Particularmente, eu tenho uma paixão pelo Salmos 139, ele é lindo, choro quase sempre que o leio. E o que quero trazer com ele é que os olhos do Senhor sondam tudo aquilo que somos, fazemos e desejamos. Quando tomamos ciência de que o Senhor nos vê e decidimos viver somente sob Sua audiência, somos supridos em todas as nossas necessidades de sermos vistos, contemplados e compreendidos, como dito outrora. Saber que o Senhor me vê tem um impacto enorme na minha vida e quando digo que ele me vê e te vê, estou me referindo a absolutamente tudo que compõe o nosso ser, a nossa jornada e tudo que venhamos a fazer, pensar e desejar. Isso inclui as coisas mais belas, justas, amáveis e louváveis a nosso respeito, tal como as mais sujas, perversas, injustas e má intencionadas. E esse é um ponto essencial para ser abordado: o olhar do Senhor não é seletivo para com as nossas atitudes, Ele vê absolutamente tudo. Entretanto, Ele não vê apenas nossas ações, Seu olhar penetra até mesmo o mais íntimo do nosso coração e sonda todas as intenções que nele existe. Isso faz Dele o único justo juiz, pois quando julga, não pesa na balança apenas as ações, mas também os desígnios.

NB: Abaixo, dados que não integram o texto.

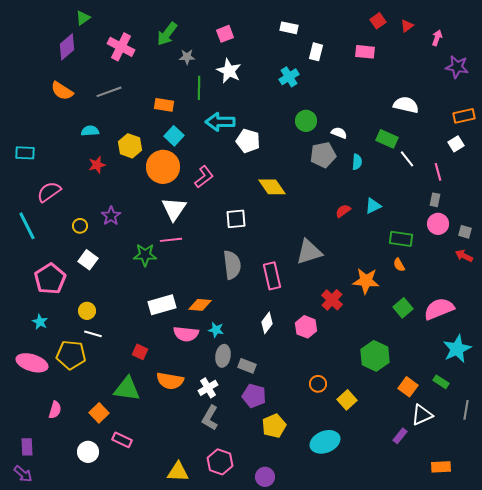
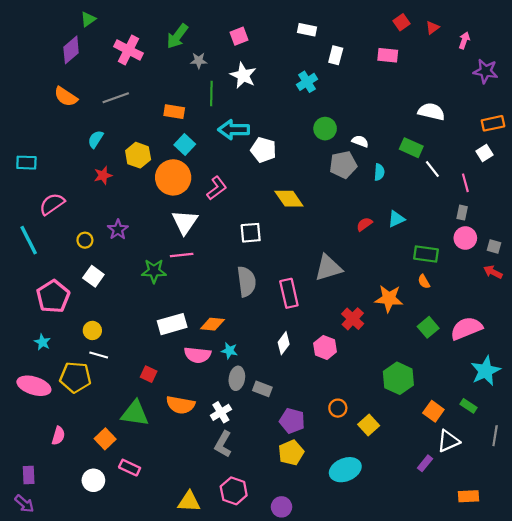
cyan semicircle: (90, 131) -> (96, 139), turned -54
purple pentagon: (254, 396) -> (292, 421), moved

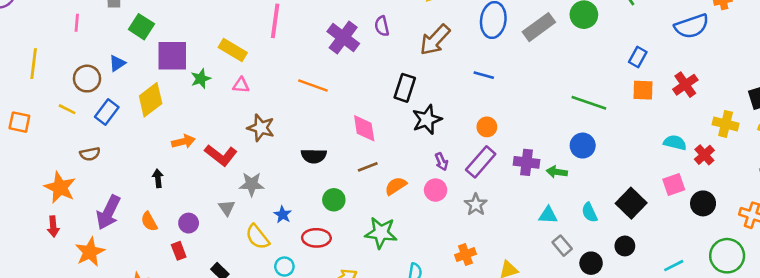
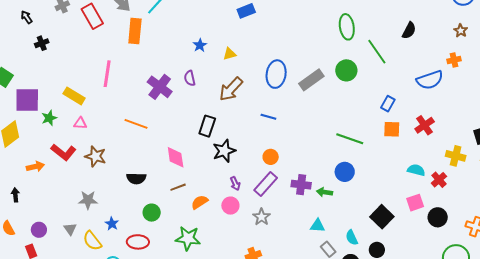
red L-shape: (221, 155) -> (63, 152), moved
gray triangle: (227, 208) -> (70, 229), moved
cyan semicircle: (589, 212) -> (352, 238), moved

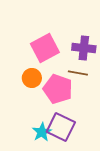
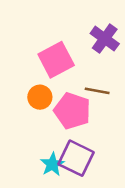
purple cross: (84, 48) -> (105, 39), moved, turned 30

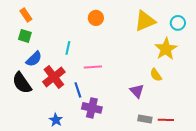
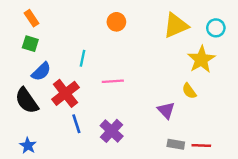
blue line: (78, 90) -> (76, 124), moved
purple cross: (92, 108) -> (112, 131), turned 30
blue star: (56, 120) -> (28, 146), moved

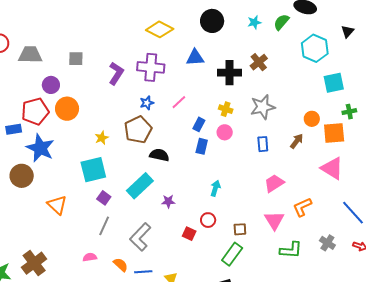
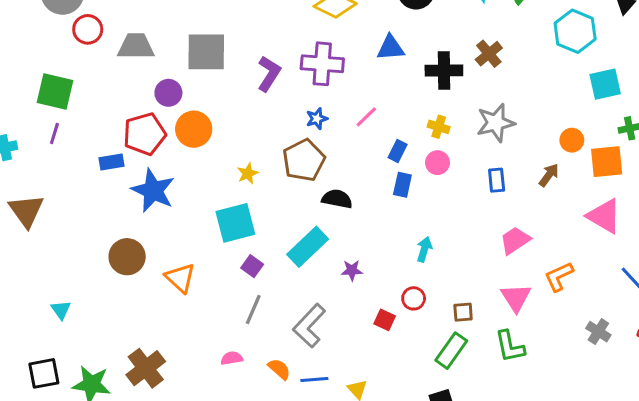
gray square: (76, 59) -> (206, 52), size x1.8
brown circle: (22, 176) -> (127, 257), moved
green L-shape: (291, 250) -> (510, 346), moved, turned 75

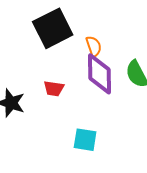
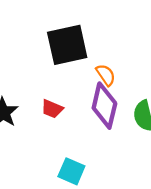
orange semicircle: (94, 46) -> (106, 75), turned -30

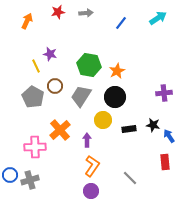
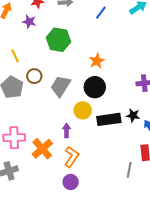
purple star: (50, 54) -> (29, 22), moved
green hexagon: (89, 65) -> (58, 40), moved
black rectangle: (129, 129) -> (109, 119), size x1.6
orange cross: (60, 130) -> (42, 149), moved
gray line: (130, 178) -> (129, 170), moved, turned 56

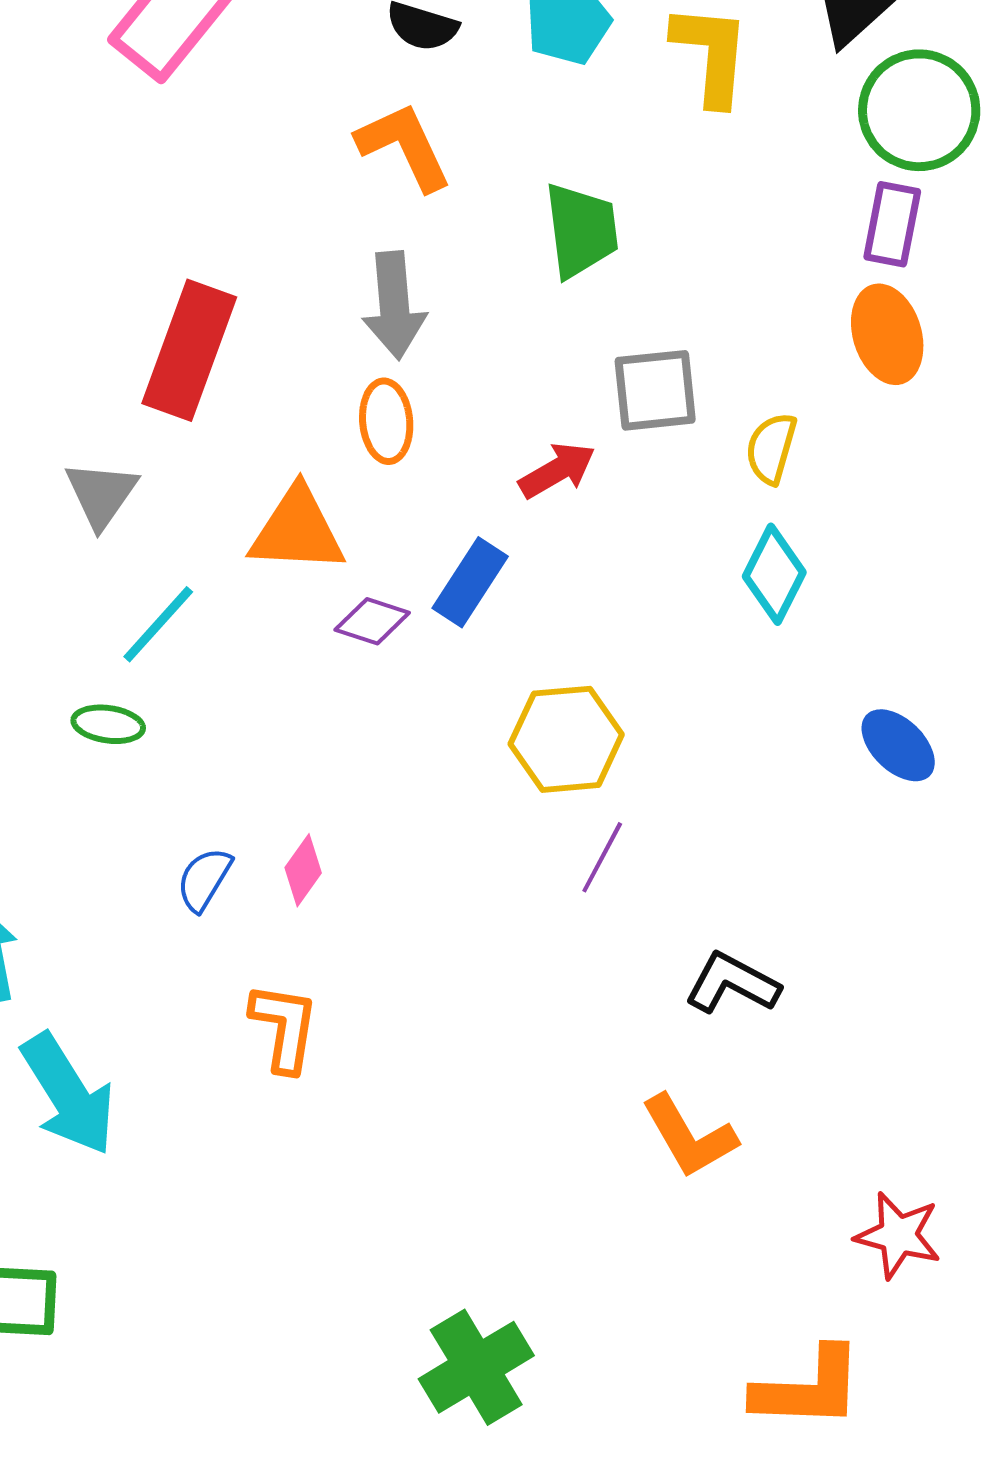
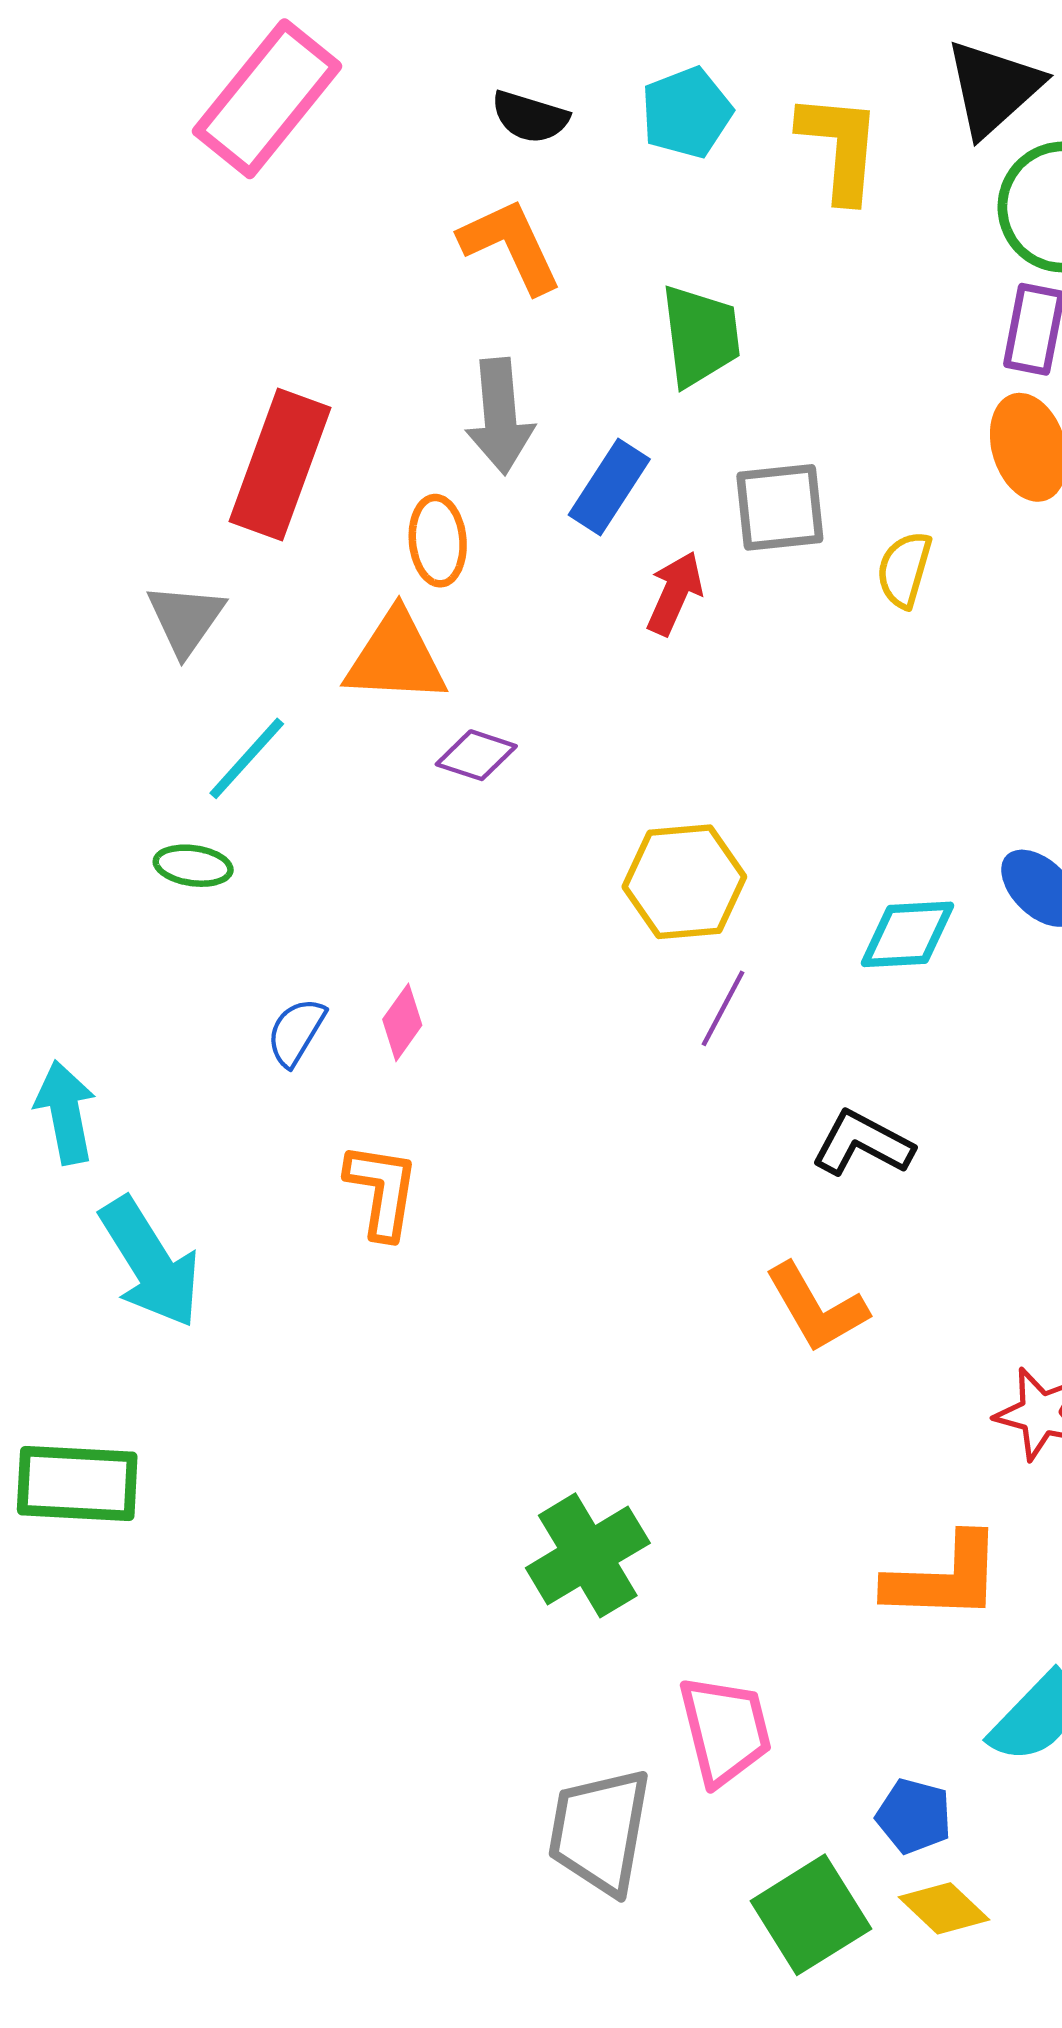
orange ellipse: (386, 421) -> (438, 541), moved
red arrow: (557, 470) -> (675, 593), turned -36
cyan diamond: (774, 574) -> (908, 934), moved, turned 60
blue rectangle: (470, 582) -> (609, 487), moved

Para todos os efeitos, ter ciência do olhar do Senhor sobre mim é o meu consolo, pois sei que Ele viu/vê tudo, nada passou/passa desapercebido pelos Seus olhos. Ele vê minhas quedas, minhas guerras e minhas conquistas, por menores que sejam. Ele vê as más intenções que interpelam até mesmo minhas boas ações e me corrige por isso, com e por Seu infinito amor. Ele vê as vezes que sofro injustiças e me calo perante elas, mas também vê a raiva e ódio silenciosos que inflamam meu coração e me alerta para tirá-los depressa de lá. Ele vê as lágrimas derramadas no silêncio das noites, os gritos mudos e as angústias crescentes, e derrama sobre mim Seu consolo infalível. Ele vê meus passos... Ah! Os meus passos! Ele bem sabe cada um deles, Ele bem conhece os caminhos que meus pés já trilharam, trilham e também os que ainda trilharão. Ele vê o meu andar e sempre me alerta quando meus passos estão fugindo um milímetro que seja dos Seus caminhos de justiça. 

Se ninguém sabe, Ele o sabe. Se ninguém o compreender, Ele o compreende. Se ninguém o vê, Ele o vê. 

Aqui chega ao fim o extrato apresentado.